Deze roofdieren zijn te vinden in Zuid- of Midden-Europa, in het noordwestelijke deel van het Afrikaanse continent, maar ook in sommige delen van de Kaukasus of Mongolië. Een grote populatie van deze vogels bevindt zich in het uitgestrekte Siberië, sommige individuen zijn zelfs in Pakistan of India te vinden. De gewone slangeneter leidt een nomadische levensstijl, in combinatie met seizoensmigraties. Hij leeft het liefst in bossen die worden gekenmerkt door een gemengde natuur of bossteppen.
Zwartborsteter
De lichaamslengte van deze vertegenwoordiger bereikt 68 centimeter, de breedte van de spanwijdte is 178 centimeter en het gewicht van de vogel bereikt 2,3 kilogram. De kop van de vogel is, net als zijn borst, donkerbruin of zwart, en er zijn lichte plekken op de buik van deze slangeneter en de binnenkant van zijn vleugels, de kleur van de ogen bepaalt een goudgele tint.
Je kunt dit roofdier ontmoeten in Afrika, van de grenzen van Ethiopië, maar ook van Soedan tot de noordelijke uithoeken van Angola. Hier woont hij in de semi-droge gebieden van woestijnoppervlakken waarop solitaire bomen voorkomen.
Baudouin Serpent Eater
In de spanwijdte bereikt deze vertegenwoordiger van de slangeneter 170 centimeter. Op zijn rug, hoofd en borst zit een grijsbruin verenkleed. De buik van de vogel is geschilderd in een lichte kleur, omlijnd door kleine bruine strepen. De poten van de vogel hebben een langwerpige vorm en kleur, bestaande uit een grijstint.
Deze gevleugelde roofdieren hebben de open ruimtes van het noorden van Afrika gekozen als hun permanente leefomgeving.
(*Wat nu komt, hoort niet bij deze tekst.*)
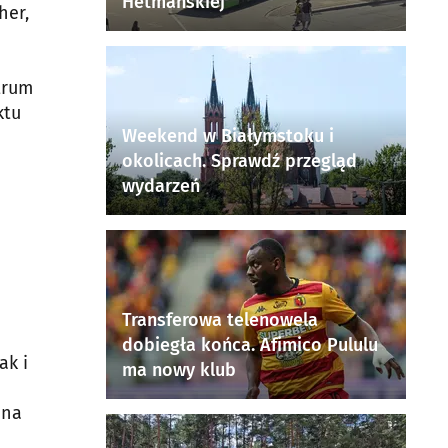
Hetmańskiej
her,
trum
ktu
Weekend w Białymstoku i
okolicach. Sprawdź przegląd
wydarzeń
Transferowa telenowela
dobiegła końca. Afimico Pululu
ak i
ma nowy klub
nna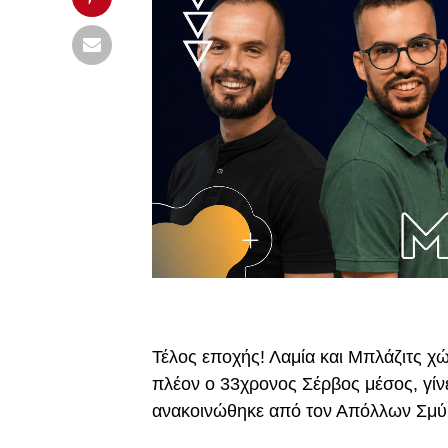
Τέλος εποχής! Λαμία και Μπλάζιτς χ
πλέον ο 33χρονος Σέρβος μέσος, γίνε
ανακοινώθηκε από τον Απόλλων Σμύ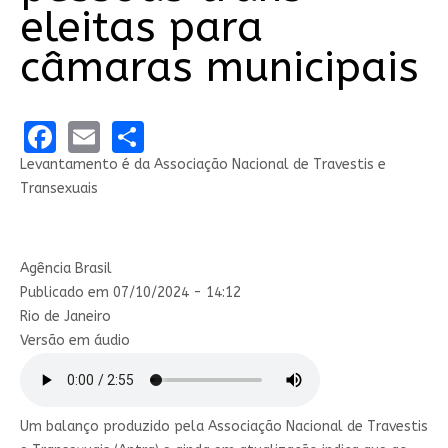
eleitas para
câmaras municipais
Facebook
Email
Share
Levantamento é da Associação Nacional de Travestis e
Transexuais
Agência Brasil
Publicado em 07/10/2024 - 14:12
Rio de Janeiro
Versão em áudio
Um balanço produzido pela Associação Nacional de Travestis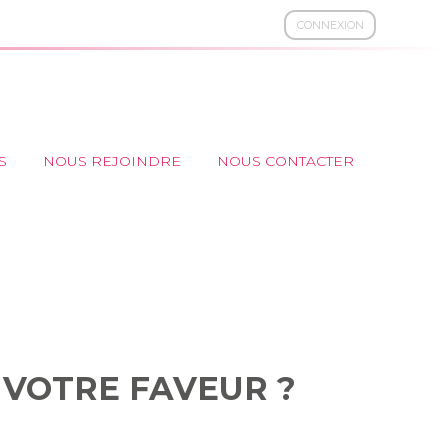
CONNEXION
S
NOUS REJOINDRE
NOUS CONTACTER
E EN VOTRE
 VOTRE FAVEUR ?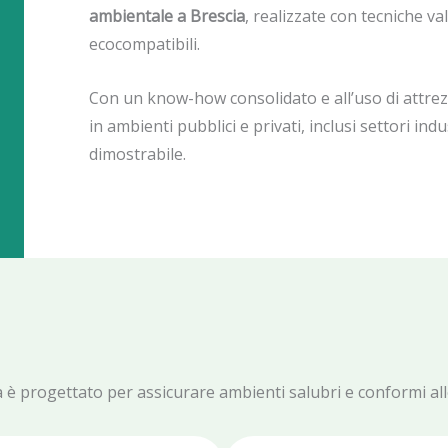
ambientale a Brescia
, realizzate con tecniche va
ecocompatibili.
Con un know-how consolidato e all’uso di attrez
in ambienti pubblici e privati, inclusi settori indu
dimostrabile.
cia è progettato per assicurare ambienti salubri e conformi al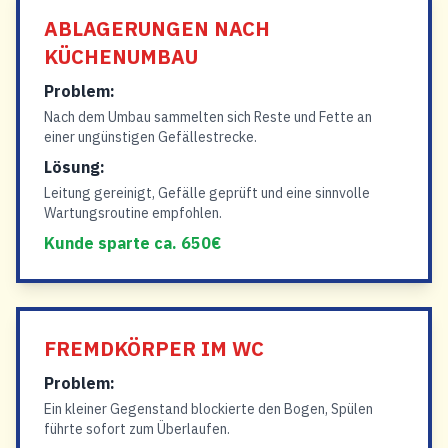
ABLAGERUNGEN NACH
KÜCHENUMBAU
Problem:
Nach dem Umbau sammelten sich Reste und Fette an
einer ungünstigen Gefällestrecke.
Lösung:
Leitung gereinigt, Gefälle geprüft und eine sinnvolle
Wartungsroutine empfohlen.
Kunde sparte ca. 650€
FREMDKÖRPER IM WC
Problem:
Ein kleiner Gegenstand blockierte den Bogen, Spülen
führte sofort zum Überlaufen.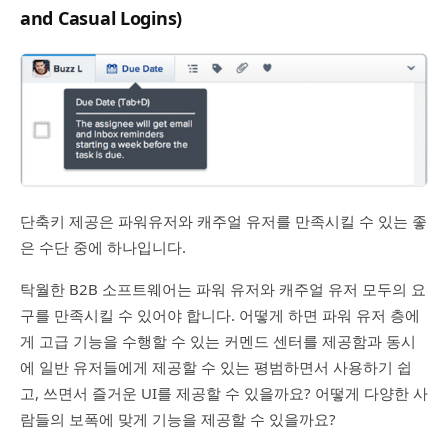
and Casual Logins)
단축키 제공은 파워유저와 캐주얼 유저를 만족시킬 수 있는 좋
은 수단 중에 하나입니다.
탁월한 B2B 소프트웨어는 파워 유저와 캐주얼 유저 모두의 요
구를 만족시킬 수 있어야 합니다. 어떻게 하면 파워 유저 층에
게 고급 기능을 수행할 수 있는 커멘드 센터를 제공함과 동시
에 일반 유저들에게 제공할 수 있는 평범하면서 사용하기 쉽
고, 쓰면서 즐거운 UI를 제공할 수 있을까요? 어떻게 다양한 사
람들의 보폭에 맞게 기능을 제공할 수 있을까요?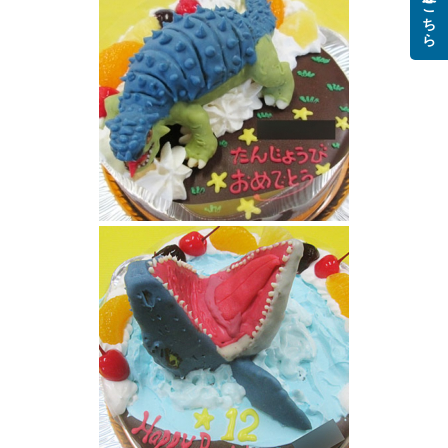
ご注文はこちら
アンキロサウルス恐竜ケーキ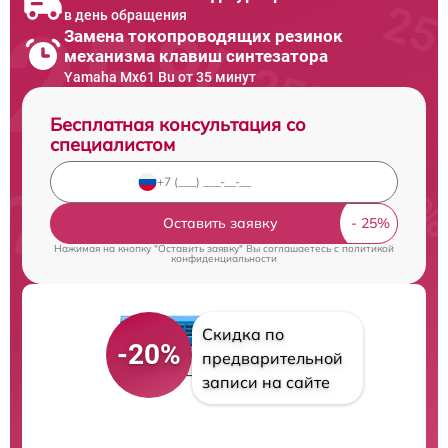
в день обращения
Замена токопроводящих резинок
механизма клавиш синтезатора
Yamaha Mx61 Bu от 35 минут
Бесплатная консультация со
специалистом
Оставить заявку
Нажимая на кнопку "Оставить заявку" Вы соглашаетесь c
политикой
конфиденциальности
Скидка по
-20%
предварительной
записи на сайте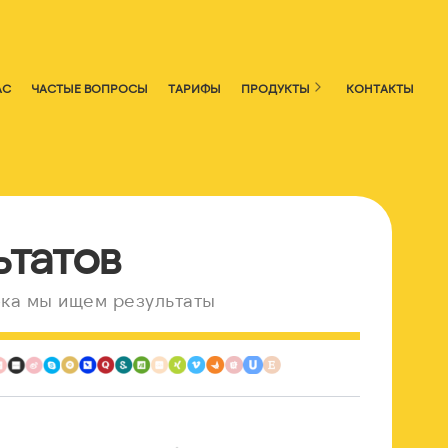
АС
ЧАСТЫЕ ВОПРОСЫ
ТАРИФЫ
ПРОДУКТЫ
КОНТАКТЫ
ьтатов
ка мы ищем результаты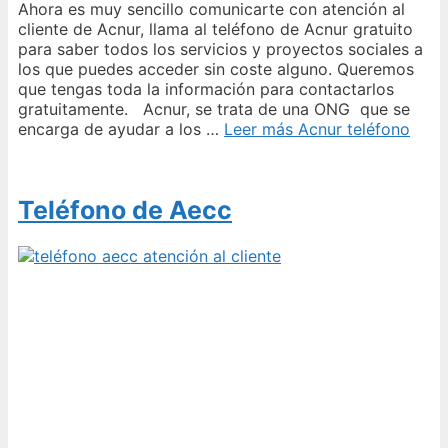
Ahora es muy sencillo comunicarte con atención al
cliente de Acnur, llama al teléfono de Acnur gratuito
para saber todos los servicios y proyectos sociales a
los que puedes acceder sin coste alguno. Queremos
que tengas toda la información para contactarlos
gratuitamente. Acnur, se trata de una ONG que se
encarga de ayudar a los …
Leer más
Acnur teléfono
Teléfono de Aecc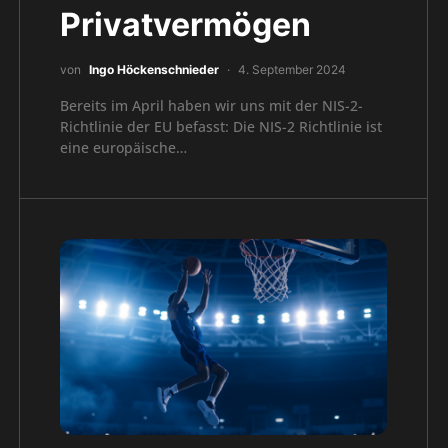
Privatvermögen
von
Ingo Höckenschnieder
4. September 2024
Bereits im April haben wir uns mit der NIS-2-
Richtlinie der EU befasst: Die NIS-2 Richtlinie ist
eine europäische…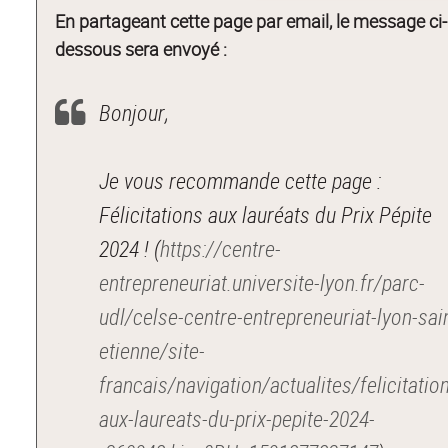
En partageant cette page par email, le message ci-
dessous sera envoyé :
Bonjour,
Je vous recommande cette page :
Félicitations aux lauréats du Prix Pépite
2024 ! (
https://centre-
entrepreneuriat.universite-lyon.fr/parc-
udl/celse-centre-entrepreneuriat-lyon-sai
etienne/site-
francais/navigation/actualites/felicitatio
aux-laureats-du-prix-pepite-2024-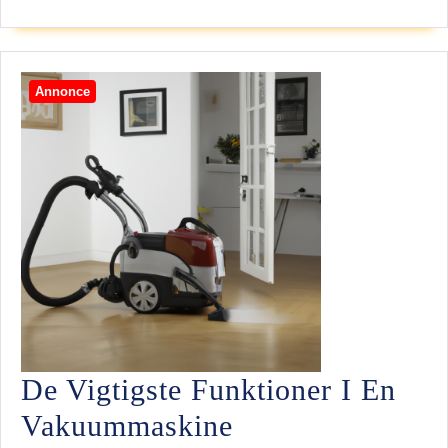
Annonce
De Vigtigste Funktioner I En
De
Vakuummaskine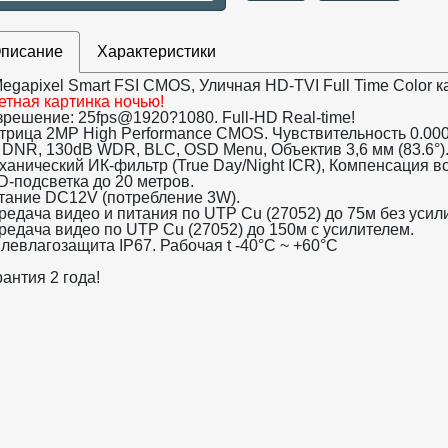
писание
Характеристики
egapixel Smart FSI CMOS, Уличная HD-TVI Full Time Color к
етная картинка ночью!
зрешение: 25fps@1920?1080. Full-HD Real-time!
трица 2MP High Performance CMOS. Чувствительность 0.000
 DNR, 130dB WDR, BLC, OSD Menu, Объектив 3,6 мм (83.6°)
ханический ИК-фильтр (True Day/Night ICR), Компенсация вс
D-подсветка до 20 метров.
тание DC12V (потребление 3W).
редача видео и питания по UTP Cu (27052) до 75м без усил
редача видео по UTP Cu (27052) до 150м с усилителем.
левлагозащита IP67. Рабочая t -40°С ~ +60°С
антия 2 года!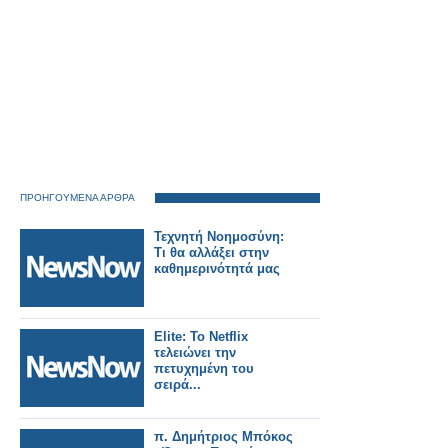
ΠΡΟΗΓΟΥΜΕΝΑ ΑΡΘΡΑ
Τεχνητή Νοημοσύνη:
Τι θα αλλάξει στην
καθημερινότητά μας
Elite: Το Netflix
τελειώνει την
πετυχημένη του
σειρά...
π. Δημήτριος Μπόκος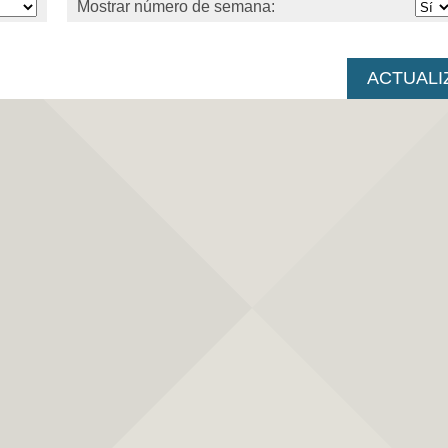
Mostrar número de semana: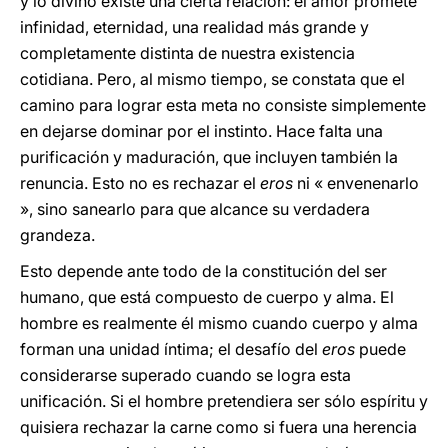
y lo divino existe una cierta relación: el amor promete
infinidad, eternidad, una realidad más grande y
completamente distinta de nuestra existencia
cotidiana. Pero, al mismo tiempo, se constata que el
camino para lograr esta meta no consiste simplemente
en dejarse dominar por el instinto. Hace falta una
purificación y maduración, que incluyen también la
renuncia. Esto no es rechazar el
eros
ni « envenenarlo
», sino sanearlo para que alcance su verdadera
grandeza.
Esto depende ante todo de la constitución del ser
humano, que está compuesto de cuerpo y alma. El
hombre es realmente él mismo cuando cuerpo y alma
forman una unidad íntima; el desafío del
eros
puede
considerarse superado cuando se logra esta
unificación. Si el hombre pretendiera ser sólo espíritu y
quisiera rechazar la carne como si fuera una herencia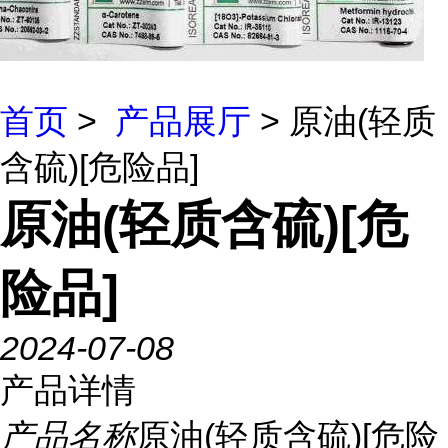
首页
>
产品展厅
> 原油(轻质
含硫)[危险品]
原油(轻质含硫)[危
险品]
2024-07-08
产品详情
产品名称
原油(轻质含硫)[危险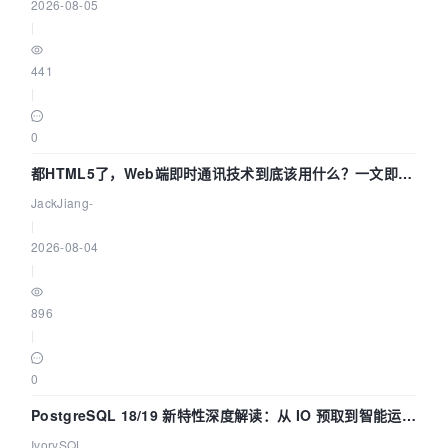
2026-08-05
|
441
|
0
都HTML5了，Web端即时通讯技术到底该用什么？一文即
懂！
JackJiang-
|
2026-08-04
|
896
|
0
PostgreSQL 18/19 新特性深度解读：从 IO 预取到智能运
维，全面提升数据库体验
IvorySQL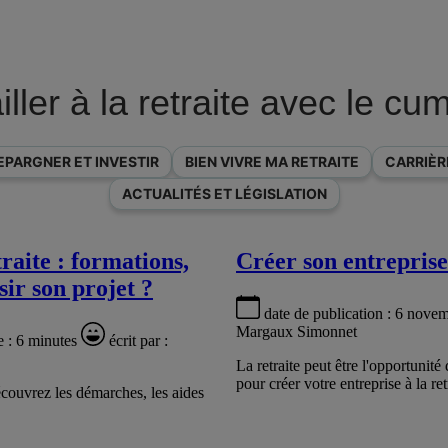
ller à la retraite avec le cu
EPARGNER ET INVESTIR
BIEN VIVRE MA RETRAITE
CARRIÈR
ACTUALITÉS ET LÉGISLATION
raite : formations,
Créer son entreprise 
ir son projet ?
date de publication :
6 novem
Margaux Simonnet
e :
6 minutes
écrit par :
La retraite peut être l'opportunit
pour créer votre entreprise à la ret
Découvrez les démarches, les aides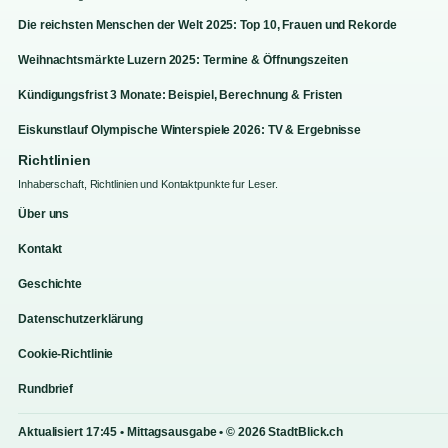
Die reichsten Menschen der Welt 2025: Top 10, Frauen und Rekorde
Weihnachtsmärkte Luzern 2025: Termine & Öffnungszeiten
Kündigungsfrist 3 Monate: Beispiel, Berechnung & Fristen
Eiskunstlauf Olympische Winterspiele 2026: TV & Ergebnisse
Richtlinien
Inhaberschaft, Richtlinien und Kontaktpunkte fur Leser.
Über uns
Kontakt
Geschichte
Datenschutzerklärung
Cookie-Richtlinie
Rundbrief
Aktualisiert 17:45 • Mittagsausgabe • © 2026 StadtBlick.ch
Ze leven in savannes of bossen en geven de voorkeur aan pittoreske landschappen.
Bruine slang eter
Dit roofdier is de grootste vertegenwoordiger van zijn soort, de lichaamslengte is 75 centimeter, de breedte van de spanwijdte is 164 centimeter en het gewicht van de vogel kan 2,5 kilogram zijn. Bovenop is de vogel geverfd in donkerbruine kleur, het binnenste deel van zijn vleugels is grijs en de staart is bruin, met lichtgekleurde strepen eroverheen. De poten van deze vogel zijn langwerpig, geverfd in een lichtgrijze tint, de ogen zijn geel en de snavel is zwart van kleur.Jongeren onderscheiden zich door lichtere tinten van hun verenkleed.
Bruine slangeter geeft de voorkeur aan meer dorre streken van Afrika, waar het in bosrijke gebieden woont.
Gestreepte zuidelijke oplichter
De lengte van deze vogel bedraagt 60 centimeter. Op de rug, evenals de borst van het roofdier, is er een verenkleed dat in donkerbruine kleur is geverfd, het hoofd heeft een karakteristieke lichtbruine tint. Kleine witte strepen bevinden zich over de buik en de staart heeft een langwerpig ontwerp en heeft verschillende longitudinale witte strepen.
Vertegenwoordigers van deze soort vestigden zich in het oostelijke deel van het Afrikaanse continent en kozen voor hun nederzettingen dichte bossen in de tropische en subtropische zone, gekenmerkt door een hoge luchtvochtigheid.